We report intra-subject reproducibility of [18F]FP-(+)-DTBZ in human pancreas. Subjects underwent repeat PET scanning within 1 month. The reliability of the repeat PET scans was good-to-excellent and the mean variability between test and retest scans was about 16 % suggesting that following repeat scanning, the minimal detectable change will be around 18 BPND × volume units.

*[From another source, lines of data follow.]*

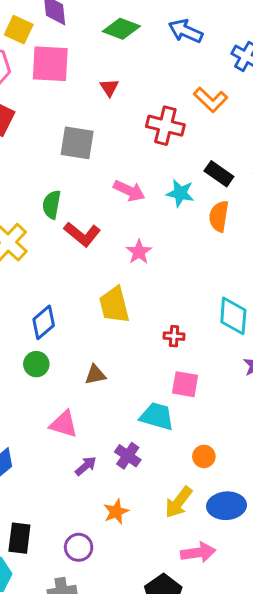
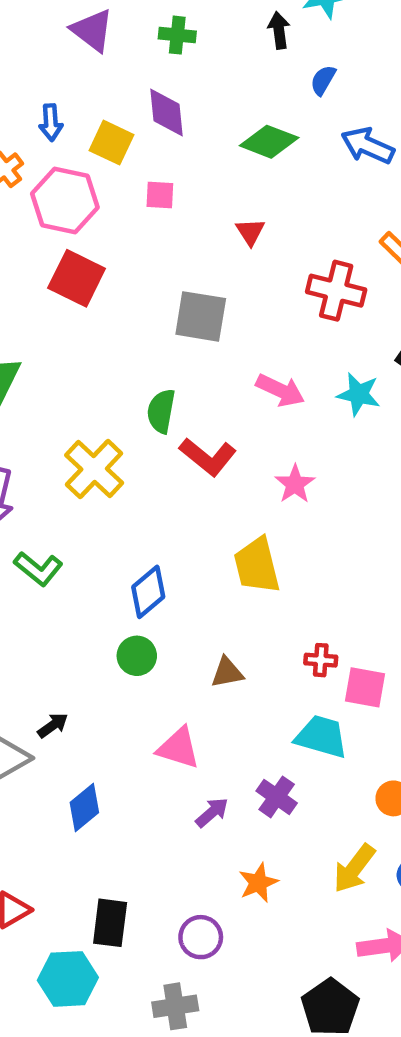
pink square: (50, 64) -> (160, 195), size x0.5
red cross: (174, 336) -> (321, 660), moved

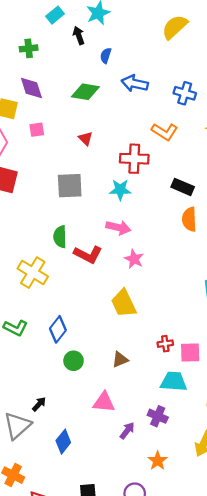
pink arrow: (280, 390) -> (118, 228), moved
cyan star: (359, 394) -> (120, 190), moved
blue diamond: (148, 592) -> (58, 329), moved

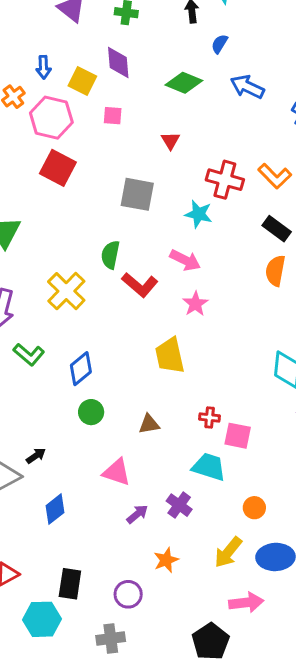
orange L-shape: (165, 132) -> (275, 176), moved

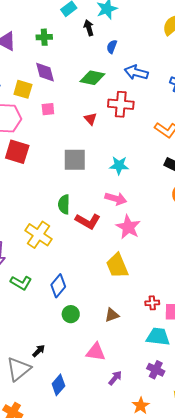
red cross: (225, 180) -> (121, 104), moved
pink star: (195, 304) -> (128, 227), size x1.4
purple cross: (179, 505) -> (156, 370), moved

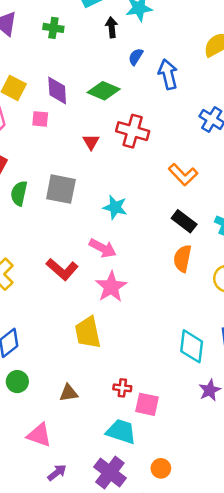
purple diamond: (45, 72) -> (57, 90), moved
blue arrow: (136, 72) -> (168, 74), moved, turned 50
green semicircle: (64, 204) -> (19, 193), moved
purple cross: (156, 370) -> (110, 473), size x1.4

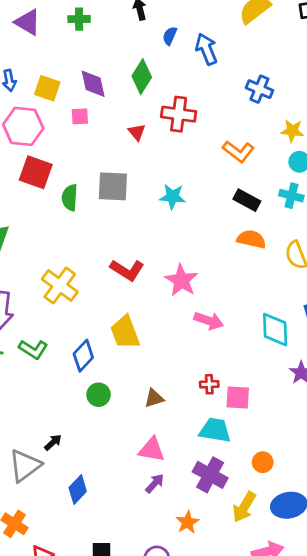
green diamond: (104, 91) -> (142, 77), turned -72
pink arrow: (103, 248) -> (209, 321), moved
orange semicircle: (182, 258) -> (251, 239), turned 100
yellow trapezoid: (88, 332) -> (125, 332), moved
pink triangle: (39, 435) -> (152, 450), moved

If we arbitrarily set the mean control FBC (103 units) (Table 3) to represent a BCM of 100 %, at least in the early stages of β cell decline, the MDC of FBC will roughly correspond to the minimal detectable percentage change in BCM (i.e., about 18 %).

Conclusion

Pancreatic PET [18F]FP-(+)-DTBZ uptake is significant reduced in patients with long-standing type 1 diabetes when compared to healthy controls. Intra-subject test retesting showed excellent reliability. These results suggest that longitudinal scanning can be used to track BCM in patients undergoing β cell loss. Such measurements could expedite the assessment of therapeutic efficacy of interventions to onset or treat disease. Further longitudinal studies evaluating the VMAT2 binding in patients with incipient and newly diagnosed type 1 diabetes mellitus should be undertaken.